**WHAT IS EXPECTED**
A verbatim copy of every record is required, and no pictures should be included.

**ENTRIES SUPPLIED**
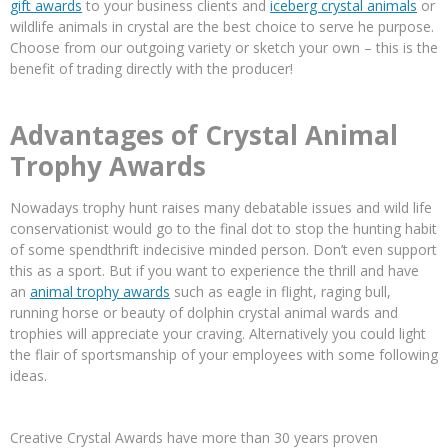
gift awards
to your business clients and
iceberg crystal animals
or
wildlife animals in crystal are the best choice to serve he purpose.
Choose from our outgoing variety or sketch your own – this is the
benefit of trading directly with the producer!
Advantages of Crystal Animal
Trophy Awards
Nowadays trophy hunt raises many debatable issues and wild life
conservationist would go to the final dot to stop the hunting habit
of some spendthrift indecisive minded person. Don’t even support
this as a sport. But if you want to experience the thrill and have
an
animal trophy awards
such as eagle in flight, raging bull,
running horse or beauty of dolphin crystal animal wards and
trophies will appreciate your craving. Alternatively you could light
the flair of sportsmanship of your employees with some following
ideas.
Creative Crystal Awards have more than 30 years proven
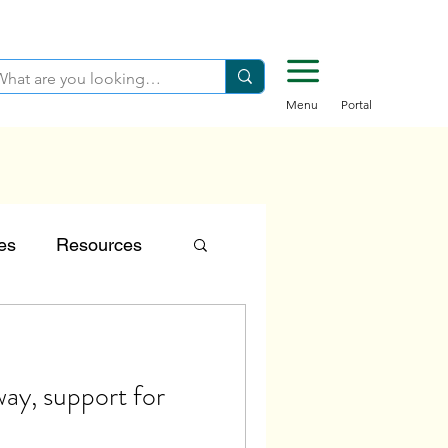
Menu
Portal
es
Resources
tion
ay, support for
Careers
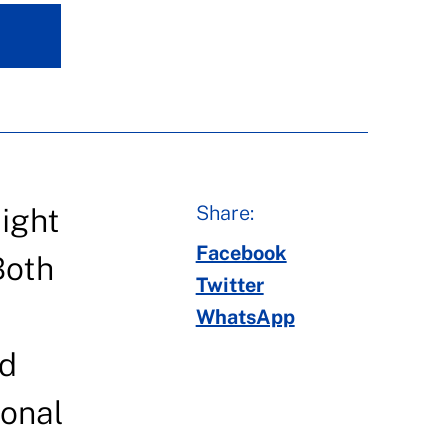
Share:
ight
Facebook
Both
Twitter
WhatsApp
nd
ional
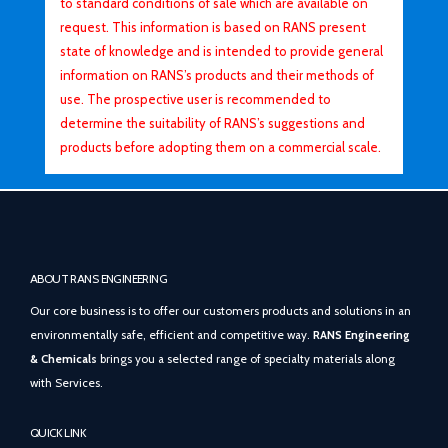
to standard conditions of sale which are available on
request. This information is based on RANS present
state of knowledge and is intended to provide general
information on RANS’s products and their methods of
use. The prospective user is recommended to
determine the suitability of RANS’s suggestions and
products before adopting them on a commercial scale.
ABOUT RANS ENGINEERING
Our core business is to offer our customers products and solutions in an
environmentally safe, efficient and competitive way.
RANS Engineering
& Chemicals
brings you a selected range of specialty materials along
with Services.
QUICK LINK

**TASK RESPONSE**
gift awards
to your business clients and
iceberg crystal animals
or
wildlife animals in crystal are the best choice to serve he purpose.
Choose from our outgoing variety or sketch your own – this is the
benefit of trading directly with the producer!
Advantages of Crystal Animal
Trophy Awards
Nowadays trophy hunt raises many debatable issues and wild life
conservationist would go to the final dot to stop the hunting habit
of some spendthrift indecisive minded person. Don’t even support
this as a sport. But if you want to experience the thrill and have
an
animal trophy awards
such as eagle in flight, raging bull,
running horse or beauty of dolphin crystal animal wards and
trophies will appreciate your craving. Alternatively you could light
the flair of sportsmanship of your employees with some following
ideas.
Creative Crystal Awards have more than 30 years proven
Menu
Portal
es
Resources
tion
ay, support for
Careers
Share:
ight
Facebook
Both
Twitter
WhatsApp
nd
ional
to standard conditions of sale which are available on
request. This information is based on RANS present
state of knowledge and is intended to provide general
information on RANS’s products and their methods of
use. The prospective user is recommended to
determine the suitability of RANS’s suggestions and
products before adopting them on a commercial scale.
ABOUT RANS ENGINEERING
Our core business is to offer our customers products and solutions in an
environmentally safe, efficient and competitive way.
RANS Engineering
& Chemicals
brings you a selected range of specialty materials along
with Services.
QUICK LINK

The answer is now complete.